Лео собрался возразить, однако лишь безнадежно махнул рукой. Происшествие само по себе удивительное: трудно было вспомнить хотя бы один-единственный случай, когда лорд Рамзи не сумел найти достойного возражения.
Подавив улыбку, Беатрикс побежала к дому.
Кристофер простил невесту еще в дороге, даже не успев доехать до дома. Он понимал, что Беатрикс привыкла к неограниченной свободе, а потому сопротивлялась любым ограничениям ничуть не меньше своего дьявольского жеребца. Чтобы приучить будущую супругу к новым условиям, потребуется время — это он знал давно.

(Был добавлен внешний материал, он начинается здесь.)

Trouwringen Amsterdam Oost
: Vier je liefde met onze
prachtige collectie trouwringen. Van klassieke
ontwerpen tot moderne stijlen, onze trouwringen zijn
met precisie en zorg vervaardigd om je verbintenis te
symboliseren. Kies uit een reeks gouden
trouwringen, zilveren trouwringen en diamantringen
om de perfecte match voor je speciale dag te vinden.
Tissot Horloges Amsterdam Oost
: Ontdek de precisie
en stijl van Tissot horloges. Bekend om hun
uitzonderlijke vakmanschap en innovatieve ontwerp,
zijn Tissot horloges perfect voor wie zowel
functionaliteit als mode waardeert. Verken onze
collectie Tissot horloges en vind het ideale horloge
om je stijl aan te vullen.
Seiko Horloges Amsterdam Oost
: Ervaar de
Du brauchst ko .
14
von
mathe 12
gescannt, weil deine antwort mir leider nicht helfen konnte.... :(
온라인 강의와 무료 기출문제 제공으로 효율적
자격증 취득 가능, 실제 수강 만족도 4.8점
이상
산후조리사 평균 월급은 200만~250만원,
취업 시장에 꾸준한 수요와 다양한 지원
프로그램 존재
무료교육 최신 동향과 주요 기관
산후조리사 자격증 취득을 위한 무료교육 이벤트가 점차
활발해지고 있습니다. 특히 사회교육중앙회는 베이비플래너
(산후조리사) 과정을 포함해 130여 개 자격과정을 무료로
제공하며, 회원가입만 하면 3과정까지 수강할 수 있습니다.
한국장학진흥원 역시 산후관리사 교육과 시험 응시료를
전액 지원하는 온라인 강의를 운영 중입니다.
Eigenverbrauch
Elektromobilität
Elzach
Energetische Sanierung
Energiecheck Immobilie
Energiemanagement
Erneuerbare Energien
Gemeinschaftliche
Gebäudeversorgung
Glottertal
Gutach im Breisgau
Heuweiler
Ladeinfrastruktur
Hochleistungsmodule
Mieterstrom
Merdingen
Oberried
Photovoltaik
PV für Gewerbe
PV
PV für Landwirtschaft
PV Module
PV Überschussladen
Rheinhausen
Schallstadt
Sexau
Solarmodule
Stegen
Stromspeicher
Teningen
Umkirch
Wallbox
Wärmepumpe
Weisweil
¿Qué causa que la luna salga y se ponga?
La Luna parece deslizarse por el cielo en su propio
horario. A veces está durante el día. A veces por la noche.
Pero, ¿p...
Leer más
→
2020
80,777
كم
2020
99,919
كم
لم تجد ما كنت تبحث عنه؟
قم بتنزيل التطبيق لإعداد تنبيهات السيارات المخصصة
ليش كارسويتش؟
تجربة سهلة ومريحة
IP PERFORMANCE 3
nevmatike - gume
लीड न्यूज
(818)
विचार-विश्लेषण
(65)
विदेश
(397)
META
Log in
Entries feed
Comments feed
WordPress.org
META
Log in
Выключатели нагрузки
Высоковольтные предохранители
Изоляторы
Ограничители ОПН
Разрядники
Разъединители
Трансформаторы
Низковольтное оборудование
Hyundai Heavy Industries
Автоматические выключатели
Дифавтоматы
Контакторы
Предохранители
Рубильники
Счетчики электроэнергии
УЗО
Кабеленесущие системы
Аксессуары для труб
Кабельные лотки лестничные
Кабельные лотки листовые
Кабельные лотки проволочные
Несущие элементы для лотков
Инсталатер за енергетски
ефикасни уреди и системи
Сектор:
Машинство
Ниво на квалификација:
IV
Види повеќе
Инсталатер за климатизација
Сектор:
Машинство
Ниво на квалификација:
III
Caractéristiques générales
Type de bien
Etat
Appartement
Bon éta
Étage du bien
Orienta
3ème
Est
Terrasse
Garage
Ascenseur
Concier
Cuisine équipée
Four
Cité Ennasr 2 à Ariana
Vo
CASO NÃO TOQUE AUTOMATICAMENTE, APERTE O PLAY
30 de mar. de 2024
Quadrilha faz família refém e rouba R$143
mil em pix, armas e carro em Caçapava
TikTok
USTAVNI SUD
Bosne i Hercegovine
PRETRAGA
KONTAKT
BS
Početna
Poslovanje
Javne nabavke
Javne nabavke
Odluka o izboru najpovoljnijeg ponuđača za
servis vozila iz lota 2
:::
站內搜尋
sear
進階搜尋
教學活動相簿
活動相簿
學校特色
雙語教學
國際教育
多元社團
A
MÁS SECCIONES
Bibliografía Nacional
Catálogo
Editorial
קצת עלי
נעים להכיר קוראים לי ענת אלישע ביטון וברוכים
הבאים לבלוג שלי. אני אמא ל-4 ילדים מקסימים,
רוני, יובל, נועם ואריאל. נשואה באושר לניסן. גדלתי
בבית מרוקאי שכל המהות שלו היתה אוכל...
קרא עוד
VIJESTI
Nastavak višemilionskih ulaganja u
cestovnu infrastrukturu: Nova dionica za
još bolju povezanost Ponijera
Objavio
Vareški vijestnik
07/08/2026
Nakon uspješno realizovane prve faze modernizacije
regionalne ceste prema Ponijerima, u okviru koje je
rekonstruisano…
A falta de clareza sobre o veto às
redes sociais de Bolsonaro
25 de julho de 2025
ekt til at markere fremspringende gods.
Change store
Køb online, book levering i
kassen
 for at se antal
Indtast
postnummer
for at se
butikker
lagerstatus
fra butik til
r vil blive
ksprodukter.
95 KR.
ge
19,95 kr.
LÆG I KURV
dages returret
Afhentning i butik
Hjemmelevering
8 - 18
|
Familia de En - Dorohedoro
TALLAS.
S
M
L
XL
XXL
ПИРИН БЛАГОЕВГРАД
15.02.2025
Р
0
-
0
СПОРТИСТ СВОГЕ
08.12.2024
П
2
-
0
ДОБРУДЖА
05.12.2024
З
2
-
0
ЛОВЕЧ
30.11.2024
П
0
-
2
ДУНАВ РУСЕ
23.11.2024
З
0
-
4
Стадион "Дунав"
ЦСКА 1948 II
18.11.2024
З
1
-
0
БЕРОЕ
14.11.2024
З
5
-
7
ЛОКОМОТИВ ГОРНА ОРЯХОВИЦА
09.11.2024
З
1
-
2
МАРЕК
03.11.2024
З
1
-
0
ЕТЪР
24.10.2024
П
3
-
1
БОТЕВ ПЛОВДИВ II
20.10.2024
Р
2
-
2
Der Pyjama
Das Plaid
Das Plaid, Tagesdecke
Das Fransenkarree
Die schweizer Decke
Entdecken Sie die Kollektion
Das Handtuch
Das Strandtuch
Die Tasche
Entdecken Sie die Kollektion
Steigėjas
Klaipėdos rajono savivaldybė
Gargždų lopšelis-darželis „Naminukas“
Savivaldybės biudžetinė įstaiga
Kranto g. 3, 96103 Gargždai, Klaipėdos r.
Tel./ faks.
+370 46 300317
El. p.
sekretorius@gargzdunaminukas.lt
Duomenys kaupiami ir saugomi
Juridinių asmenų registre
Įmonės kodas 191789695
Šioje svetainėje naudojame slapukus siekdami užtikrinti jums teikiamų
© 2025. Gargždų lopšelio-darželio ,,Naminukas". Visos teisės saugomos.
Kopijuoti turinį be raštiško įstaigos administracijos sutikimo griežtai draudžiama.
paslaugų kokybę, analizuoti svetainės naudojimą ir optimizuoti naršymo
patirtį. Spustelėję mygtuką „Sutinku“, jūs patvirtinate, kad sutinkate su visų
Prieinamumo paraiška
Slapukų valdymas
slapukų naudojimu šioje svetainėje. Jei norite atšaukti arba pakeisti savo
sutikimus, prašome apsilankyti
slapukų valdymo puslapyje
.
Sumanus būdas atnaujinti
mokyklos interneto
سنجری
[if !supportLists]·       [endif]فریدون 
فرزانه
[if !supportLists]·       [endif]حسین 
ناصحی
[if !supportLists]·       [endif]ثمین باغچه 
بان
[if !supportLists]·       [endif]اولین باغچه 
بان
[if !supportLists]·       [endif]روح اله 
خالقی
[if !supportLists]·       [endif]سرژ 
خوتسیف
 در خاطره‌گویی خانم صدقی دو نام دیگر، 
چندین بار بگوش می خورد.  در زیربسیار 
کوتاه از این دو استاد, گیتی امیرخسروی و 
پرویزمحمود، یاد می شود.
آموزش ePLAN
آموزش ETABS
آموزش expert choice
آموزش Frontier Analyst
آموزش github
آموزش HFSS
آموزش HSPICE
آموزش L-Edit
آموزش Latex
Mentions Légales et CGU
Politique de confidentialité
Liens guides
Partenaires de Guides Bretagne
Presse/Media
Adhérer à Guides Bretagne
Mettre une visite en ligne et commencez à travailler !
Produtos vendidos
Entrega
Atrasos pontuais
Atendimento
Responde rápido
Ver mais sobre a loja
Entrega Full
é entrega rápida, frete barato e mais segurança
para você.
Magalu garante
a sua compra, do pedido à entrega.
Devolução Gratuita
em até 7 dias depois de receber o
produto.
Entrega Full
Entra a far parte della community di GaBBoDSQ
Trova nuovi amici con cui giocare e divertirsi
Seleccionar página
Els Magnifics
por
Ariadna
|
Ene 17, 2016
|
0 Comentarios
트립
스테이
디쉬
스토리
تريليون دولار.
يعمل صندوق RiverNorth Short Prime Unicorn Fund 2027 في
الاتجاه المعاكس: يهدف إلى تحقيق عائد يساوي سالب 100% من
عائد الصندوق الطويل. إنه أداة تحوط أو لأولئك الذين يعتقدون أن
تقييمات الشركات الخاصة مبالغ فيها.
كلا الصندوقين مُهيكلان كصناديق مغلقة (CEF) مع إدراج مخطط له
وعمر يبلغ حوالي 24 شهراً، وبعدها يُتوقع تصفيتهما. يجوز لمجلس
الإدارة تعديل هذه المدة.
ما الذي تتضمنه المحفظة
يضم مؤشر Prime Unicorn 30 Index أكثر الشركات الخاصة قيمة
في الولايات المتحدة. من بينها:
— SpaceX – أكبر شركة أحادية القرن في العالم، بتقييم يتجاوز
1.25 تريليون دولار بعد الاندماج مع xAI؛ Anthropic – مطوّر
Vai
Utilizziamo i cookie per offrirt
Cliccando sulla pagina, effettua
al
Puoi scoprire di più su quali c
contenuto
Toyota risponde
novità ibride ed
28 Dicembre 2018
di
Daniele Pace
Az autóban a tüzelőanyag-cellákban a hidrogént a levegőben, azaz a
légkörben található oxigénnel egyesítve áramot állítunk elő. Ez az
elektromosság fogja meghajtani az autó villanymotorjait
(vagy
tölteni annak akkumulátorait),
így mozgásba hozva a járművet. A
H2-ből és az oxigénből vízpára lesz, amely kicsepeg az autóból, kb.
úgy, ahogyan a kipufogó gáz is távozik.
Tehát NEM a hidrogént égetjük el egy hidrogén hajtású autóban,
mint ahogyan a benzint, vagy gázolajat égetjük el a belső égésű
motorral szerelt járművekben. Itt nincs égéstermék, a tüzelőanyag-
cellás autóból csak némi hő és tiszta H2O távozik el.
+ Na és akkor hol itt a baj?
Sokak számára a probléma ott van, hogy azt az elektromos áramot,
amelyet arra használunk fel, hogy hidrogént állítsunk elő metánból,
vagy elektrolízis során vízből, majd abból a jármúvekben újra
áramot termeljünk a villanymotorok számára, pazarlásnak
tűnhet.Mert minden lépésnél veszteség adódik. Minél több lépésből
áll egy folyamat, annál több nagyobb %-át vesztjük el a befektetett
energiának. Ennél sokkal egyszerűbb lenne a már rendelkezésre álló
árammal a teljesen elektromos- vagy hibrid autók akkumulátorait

Но потрясение оказалось настолько серьезным, что не оставило на размышления ни времени, ни сил. Она слишком много для него значила. Нет, не так: в ней заключалась вся его жизнь. Душа не выносила даже мимолетной мысли о том, что с любимой может произойти нечто опасное. Шок при виде смертельной угрозы жестоко давил, неодолимая смесь ужаса и ярости взорвалась в душе и оставила после себя хаос. Нет, даже не хаос, а нечто более страшное: мрак. Серый, вязкий, глухой туман поглотил и уничтожил все звуки, все чувства, Сознание едва удерживалось в теле; казалось, одно неосторожное движение, и мир окончательно померкнет.
Подобная неестественная отчужденность время от времени угнетала его и на поле битвы, и в госпитале. Состояние не поддавалось ни прогнозам, ни лечению; оставалось одно: терпеливо ждать избавления.
Объявив экономке, что не желает никого видеть, капитан Фелан укрылся в молчаливом полумраке библиотеки, открыл буфет, обнаружил бутылку арманьяка и налил полный стакан.
Напиток оказался крепким, резким, перченым и с первого же глотка обжег горло. Лучше и не придумаешь. Надеясь, что холод в душе не выдержит огненной атаки, Кристофер проглотил первую порцию и налил вторую.
За дверью послышалось знакомое царапанье когтей по дереву. Он встал и пошел открывать. Альберт появился на пороге, безмятежно и дружелюбно помахивая хвостом.
— Ах ты, никчемное создание, — приветствовал Кристофер и наклонился, чтобы погладить. — Воняешь, как пол в грязной таверне. — Пес требовательно прижался к ладони; хозяин послушно присел на корточки и посмотрел с нескрываемой грустью. — Интересно, что бы ты сказал, если бы умел говорить? — спросил он. — Наверное, хорошо, что не умеешь. Для того и держат собак: никаких разговоров, только преданный взгляд и бесконечное пыхтение.
За спиной, возле двери, внезапно раздался голос:
— Надеюсь, это не то, чего ты ожидаешь…
Не понимая, что делает, Кристофер инстинктивно вскочил, обернулся и сжал тонкую нежную шею.
— …от жены, — неуверенно закончила Беатрикс.
Кристофер застыл. Пытаясь прогнать наваждение, он глубоко вздохнул и крепко зажмурился.
Что же произошло?
Опомнившись, он понял, что стоит, схватив одной рукой Беатрикс за горло и пригвоздив к дверному косяку, в то время как вторая рука сжата в кулак и занесена для смертельного удара. До жестокого, трагического, непоправимого нападения оставался лишь краткий миг.
Кристофер с ужасом осознал усилие, которое потребовалось, чтобы разжать кулак и опустить руку. Ладонь на шее ощущала беззащитное тепло кожи, хрупкое биение пульса, осторожную попытку перевести дух.
Глядя в бездонные синие глаза, он почувствовал, как ярость отступает под натиском отчаяния.
Тихо выругался, резким движением убрал руку с шеи, подошел к столу и поднес к губам второй стакан арманьяка.
— Миссис Клокер предупредила, что ты просил не беспокоить, — заговорила Беатрикс. — Ну а я, разумеется, первым делом побеспокоила.